Так вот: когда читаешь трилогию Мережковского, эти мысли неустанно преследуют вас. Да, верно: часто останавливаешься на страницах его романов с возмущением: «Нет, неправда! Люди совсем иначе переживают вещи; какое-то мертвенное бесстрастие — стынешь от холода; сочинено, явная надуманность». Все это так. Но почему-то, вопреки всем этим вопиющим недостаткам, вы ловите себя на том, что в целом осталось впечатление какой-то значительности, своеобразной красоты, суровой строгости. Тут именно что-то напоминает красоту архитектуры, красоту правильных линий. Правда, эта красота слишком спокойная, бесстрастная — опять-таки умственная, рассудочная, что ли. Но все же кpасота, а не одна только красивость.

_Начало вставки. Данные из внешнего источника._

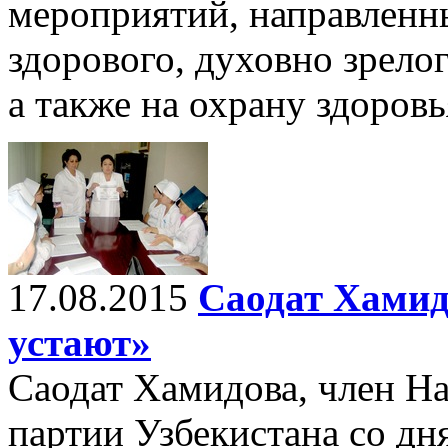
мероприятий, направленн
здорового, духовно зрелог
а также на охрану здоровь
17.08.2015
Саодат Хамид
устают»
Саодат Хамидова, член Н
партии Узбекистана со дня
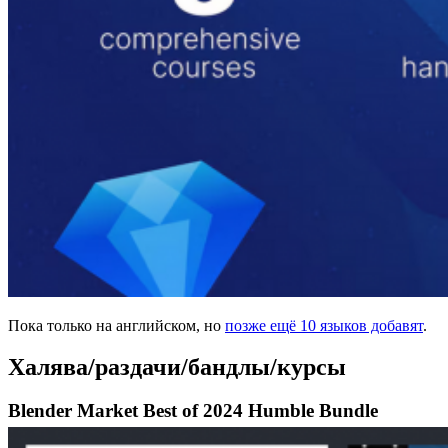
Пока только на английском, но
позже ещё 10 языков добавят
.
Халява/раздачи/бандлы/курсы
Blender Market Best of 2024 Humble Bundle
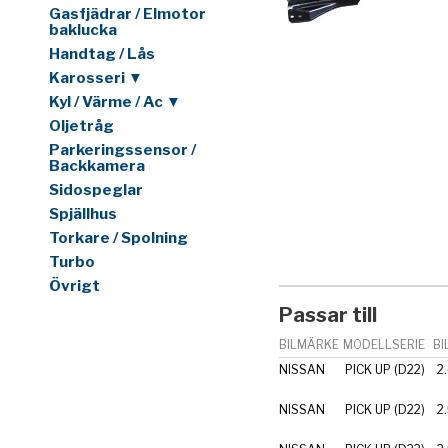
Gasfjädrar / Elmotor
baklucka
Handtag / Lås
Karosseri ▼
Kyl / Värme / Ac ▼
Oljetråg
Parkeringssensor /
Backkamera
Sidospeglar
Spjällhus
Torkare / Spolning
Turbo
Övrigt
Passar till
BILMÄRKE
MODELLSERIE
BI
NISSAN
PICK UP (D22)
2
NISSAN
PICK UP (D22)
2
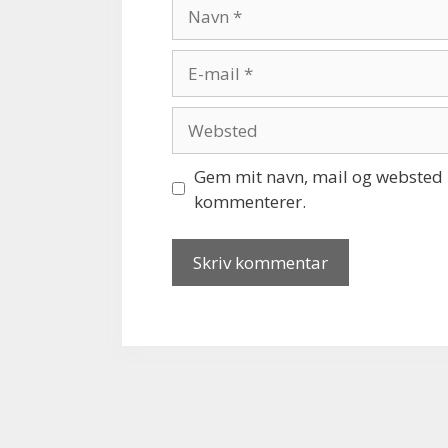
Navn
E-
mail
Websted
Gem mit navn, mail og websted i
kommenterer.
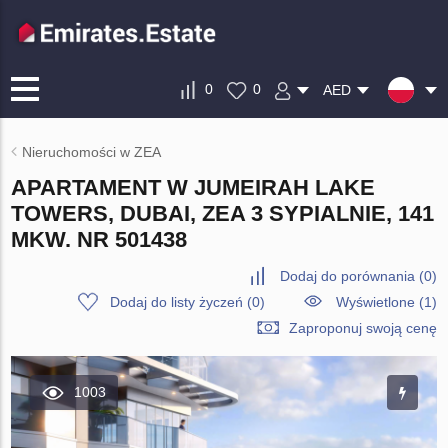
0
0
AED
Nieruchomości w ZEA
APARTAMENT W JUMEIRAH LAKE
TOWERS, DUBAI, ZEA 3 SYPIALNIE, 141
MKW. NR 501438
Dodaj do porównania
(
0
)
Dodaj do listy życzeń
(
0
)
Wyświetlone (1)
Zaproponuj swoją cenę
1003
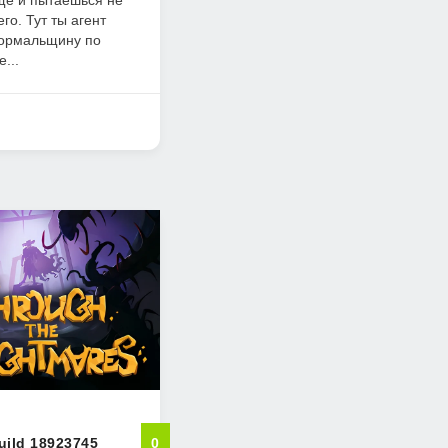
ще и пытаешься не
го. Тут ты агент
нормальщину по
...
uild 18923745
0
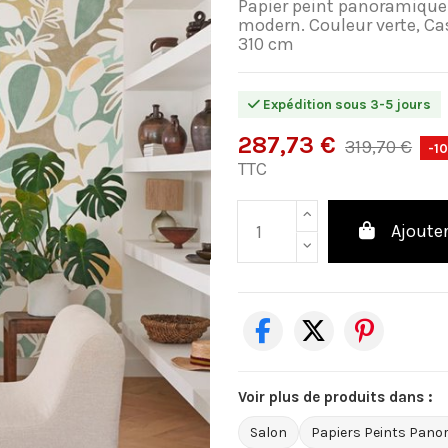
Papier peint panoramique d
modern. Couleur verte, Cas
310 cm
Expédition sous 3-5 jours
287,73 €
319,70 €
-1
TTC
Ajouter
Voir plus de produits dans :
Salon
Papiers Peints Pano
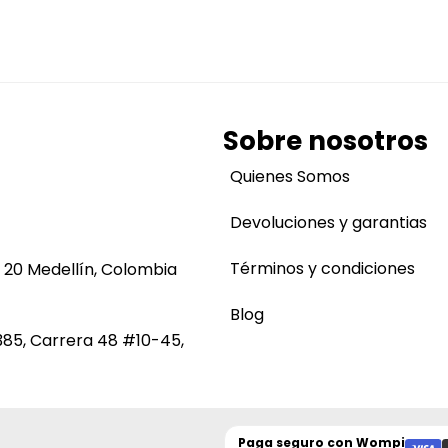
Sobre nosotros
Quienes Somos
Devoluciones y garantias
Términos y condiciones
 20 Medellín, Colombia
Blog
385, Carrera 48 #10-45,
Paga seguro con
Wompi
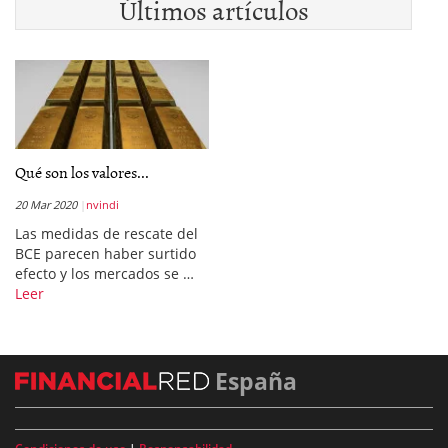
Últimos artículos
Qué son los valores...
20 Mar 2020
nvindi
Las medidas de rescate del
BCE parecen haber surtido
efecto y los mercados se …
Leer
España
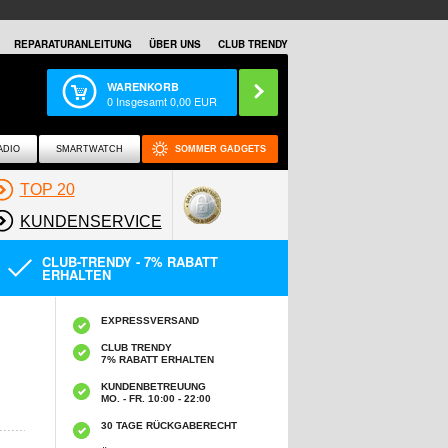
REPARATURANLEITUNG
ÜBER UNS
CLUB TRENDY
WARENKORB
0
Insgesamt
0,00
EUR
ADIO
SMARTWATCH
SOMMER GADGETS
TOP 20
KUNDENSERVICE
CLUB-TRENDY - 7% RABATT
ERHALTEN
EXPRESSVERSAND
CLUB TRENDY
7% RABATT ERHALTEN
KUNDENBETREUUNG
MO. - FR. 10:00 - 22:00
30 TAGE RÜCKGABERECHT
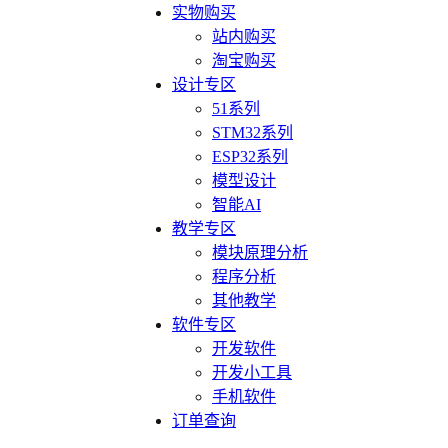
实物购买
站内购买
淘宝购买
设计专区
51系列
STM32系列
ESP32系列
模型设计
智能AI
教学专区
模块原理分析
程序分析
其他教学
软件专区
开发软件
开发小工具
手机软件
订单查询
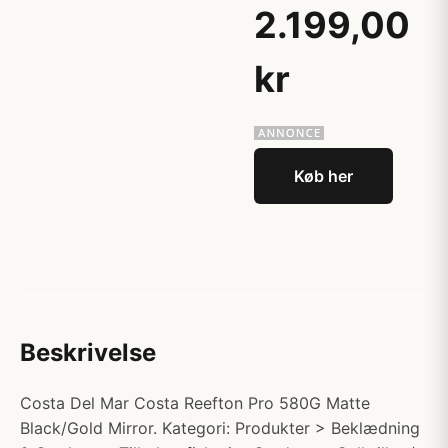
2.199,00
kr
Køb her
Beskrivelse
Costa Del Mar Costa Reefton Pro 580G Matte
Black/Gold Mirror. Kategori: Produkter > Beklædning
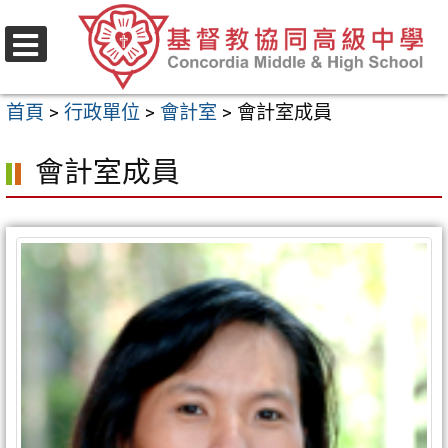
跳
至
選
主
單
首頁
>
行政單位
>
會計室
>
會計室成員
要
內
會計室成員
容
區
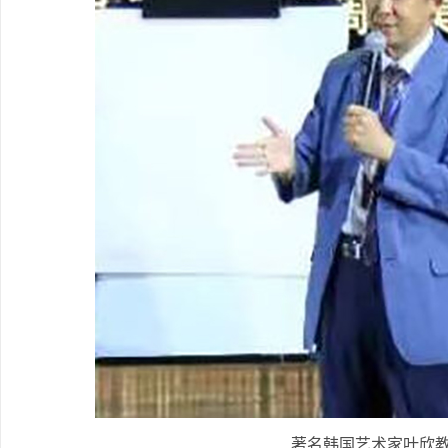
著名韩国艺术家叶欣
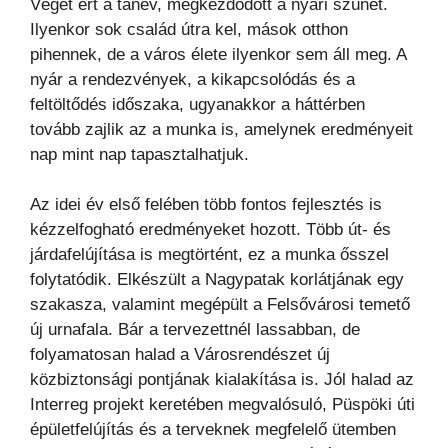
Véget ért a tanév, megkezdődött a nyári szünet.
Ilyenkor sok család útra kel, mások otthon
pihennek, de a város élete ilyenkor sem áll meg. A
nyár a rendezvények, a kikapcsolódás és a
feltöltődés időszaka, ugyanakkor a háttérben
tovább zajlik az a munka is, amelynek eredményeit
nap mint nap tapasztalhatjuk.
Az idei év első felében több fontos fejlesztés is
kézzelfogható eredményeket hozott. Több út- és
járdafelújítása is megtörtént, ez a munka ősszel
folytatódik. Elkészült a Nagypatak korlátjának egy
szakasza, valamint megépült a Felsővárosi temető
új urnafala. Bár a tervezettnél lassabban, de
folyamatosan halad a Városrendészet új
közbiztonsági pontjának kialakítása is. Jól halad az
Interreg projekt keretében megvalósuló, Püspöki úti
épületfelújítás és a terveknek megfelelő ütemben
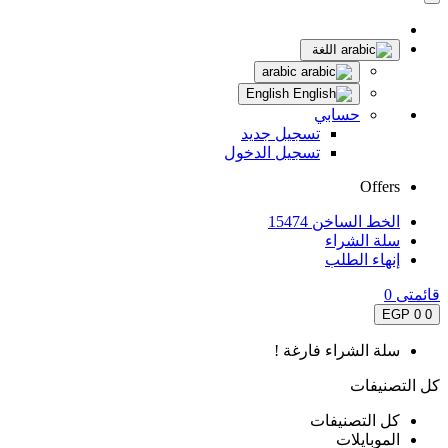
اللغة
arabic
English
حسابي
تسجيل جديد
تسجيل الدخول
Offers
الخط الساخن 15474
سلة الشراء
إنهاء الطلب
قائمتى
0
0 EGP
0
سلة الشراء فارغة !
كل التصنيفات
كل التصنيفات
الموبايلات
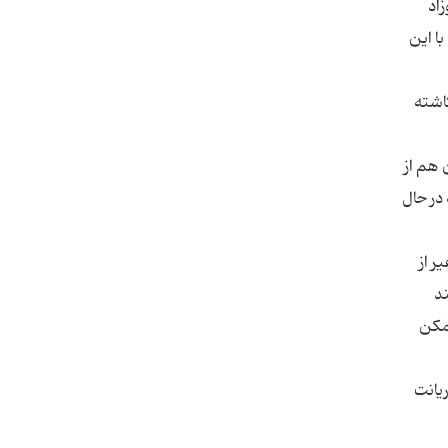
اد
ا این
 مادر کاشته
 هم از
در حال
ر از
ند
ممکن
 ده‌ها هزار واریانت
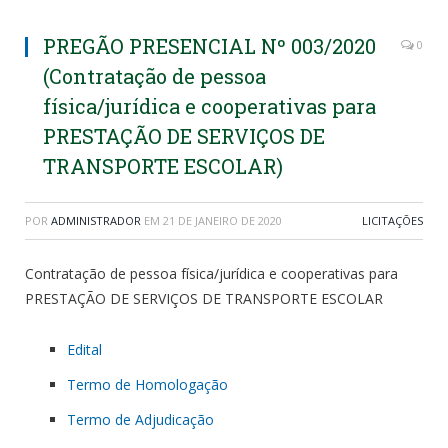
PREGÃO PRESENCIAL Nº 003/2020
0
(Contratação de pessoa
física/jurídica e cooperativas para
PRESTAÇÃO DE SERVIÇOS DE
TRANSPORTE ESCOLAR)
POR
ADMINISTRADOR
EM
21 DE JANEIRO DE 2020
LICITAÇÕES
Contratação de pessoa física/jurídica e cooperativas para
PRESTAÇÃO DE SERVIÇOS DE TRANSPORTE ESCOLAR
Edital
Termo de Homologação
Termo de Adjudicação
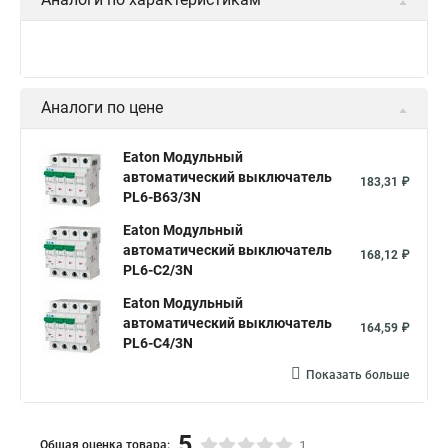
Аналоги по цене
Eaton Модульный
автоматический выключатель
183,31 ₽
PL6-B63/3N
Eaton Модульный
автоматический выключатель
168,12 ₽
PL6-C2/3N
Eaton Модульный
автоматический выключатель
164,59 ₽
PL6-C4/3N
Показать больше
5
Общая оценка товара:
1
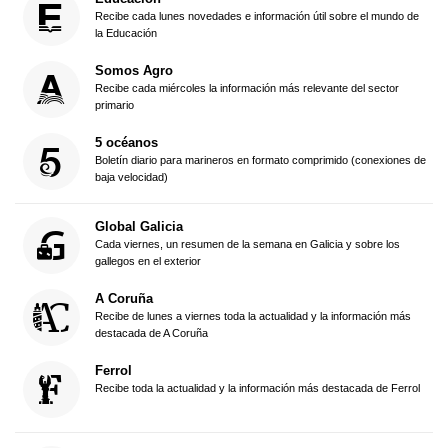
Recibe cada lunes novedades e información útil sobre el mundo de
la Educación
Somos Agro
Recibe cada miércoles la información más relevante del sector
primario
5 océanos
Boletín diario para marineros en formato comprimido (conexiones de
baja velocidad)
Global Galicia
Cada viernes, un resumen de la semana en Galicia y sobre los
gallegos en el exterior
A Coruña
Recibe de lunes a viernes toda la actualidad y la información más
destacada de A Coruña
Ferrol
Recibe toda la actualidad y la información más destacada de Ferrol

И еще спрашиваешь себя вот о чем: несомненно, Мережковский часто грубо нарушает самые элементарные требования правдоподобия; его бесплотные символы нередко перестают даже быть символами, превращаются в простые аллегории; неужели он сам этого не замечает? неужели не видит, не чувствует всю ложь, всю неестественность многих своих сцен, ну хотя бы таких, как нападение толпы на дом Леонардо и состояние последнего при этом: чернь неистово вопит, от ударов топора дрожат стены — вот сейчас ворвется она и все уничтожит, а он себе сидит спокойно и бесстрастно заносит в свой дневник слова: «О, дивная справедливость твоя, первый Двигатель! Так все благо, все от тебя…?» А ведь они нередки; таких сцен надуманных, сочиненных ad hoc, для того чтобы сыграть роль надписи: «се есть лев, а не собака», у Мережковского, увы, слишком много. В чужом глазу и сучок увидит, а в своем и бревна не заметит. И вот является мысль, не сознательно ли Мережковский пренебрегает правдоподобием? Не хочет ли он взывать к воображению читателя: пусть тот сам заполнит содержанием незатейливые намеки, добавит то, что умышленно упущено автором (было же одно время такое течение, в особенности в области театра). Мережковский, конечно, мог пойти здесь по линии наименьшего сопротивления, повинуясь в большинстве случаев силе своей рациональности: благо некогда казалось, что эта линия не только не противоречит заветам символизма, но непосредственно вытекает из него, намеренно оправдывается им. Это, само собой разумеется, Мережковского не оправдывает; скорее даже наоборот: усугубляет его вину перед собой и перед читателем, но зато еще больше должно предостеречь нас от окончательного сурового приговора над ним как над художником: в некоторых самых грубых своих погрешностях он мог быть, благодаря своеобразному отражению известных литературных течений, ниже своего дарования.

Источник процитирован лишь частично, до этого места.